If the Buyer cancels this agreement, 3W shall repay to the Buyer all payments received by 3W from the Buyer, including delivery costs (with the exception of the additional costs resulting from the Buyer’s choice of a delivery method other than the cheapest standard delivery offered by 3W), immediately and at the latest within fourteen days from the day on which 3W receives notification of the cancellation of this agreement. For this repayment, 3W shall use the same means of payment that the Buyer used for the original transaction, unless expressly agreed otherwise with the Buyer; under no circumstances shall the Buyer be charged for this repayment. 3W may refuse the refund until 3W has received the goods back or until the Buyer has provided proof that he has returned the goods, whichever is the earlier. The Buyer shall return or hand over the goods to 3W Professional GmbH, Liese-Meitner-Straße 33, D-63457 Hanau, Germany, immediately and in any case within fourteen days at the latest from the date on which the Buyer notifies 3W of the cancellation of this agreement. The time limit shall be deemed to have been observed if the Buyer dispatches the goods before the expiry of the period of fourteen days. The purchaser shall bear the direct costs of returning the goods. The buyer shall only be liable for any loss of value of the goods if this loss of value is attributable to a defect in the goods which is necessary for the examination of the condition, properties and functioning of the goods. of the goods is due to unnecessary handling by the buyer.

§ 12 Data protection

12.1 The Customer authorises 3W and agrees to process, store and evaluate the data about the Customer received in connection with the business relationship in accordance with the data protection laws. 3W stores and uses the personal data of the customer only for the processing of the orders and possible complaints.
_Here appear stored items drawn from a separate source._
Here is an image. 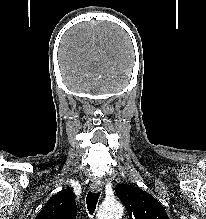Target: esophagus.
I'll return each instance as SVG.
<instances>
[{
  "mask_svg": "<svg viewBox=\"0 0 206 219\" xmlns=\"http://www.w3.org/2000/svg\"><path fill=\"white\" fill-rule=\"evenodd\" d=\"M90 189L93 192H99V191L102 190V185L98 181H94V182L91 183Z\"/></svg>",
  "mask_w": 206,
  "mask_h": 219,
  "instance_id": "34e87169",
  "label": "esophagus"
}]
</instances>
12.2 3W does not pass on personal customer data to third parties. Excluded from this are service partners who require the transmission of data for order processing. In these cases the amount of transmitted data is limited to the necessary minimum. The customer has in any case and at any time a right to information as well as a right to correction, blocking and deletion of his stored data.

§ 13 Final provisions

13.1 These General Terms and Conditions contain all the rights and obligations of the contracting parties. Other agreements or declarations of intent of the contracting parties must be in writing to be legally effective. This also applies to any change to the requirement of the written form.

13.2 If the customer is a merchant, Hanau is the sole place of jurisdiction for all disputes between the contractual parties.

13.3 German law applies exclusively, excluding the provisions of the UN Convention on Contracts for the International Sale of Goods. The contractual language is German.

13.4 Should one of these provisions be invalid, the validity of the remaining provisions shall not be affected. Ineffective provisions shall be replaced by such effective provisions which achieve the intended economic purpose of the invalid provision. largely achieve.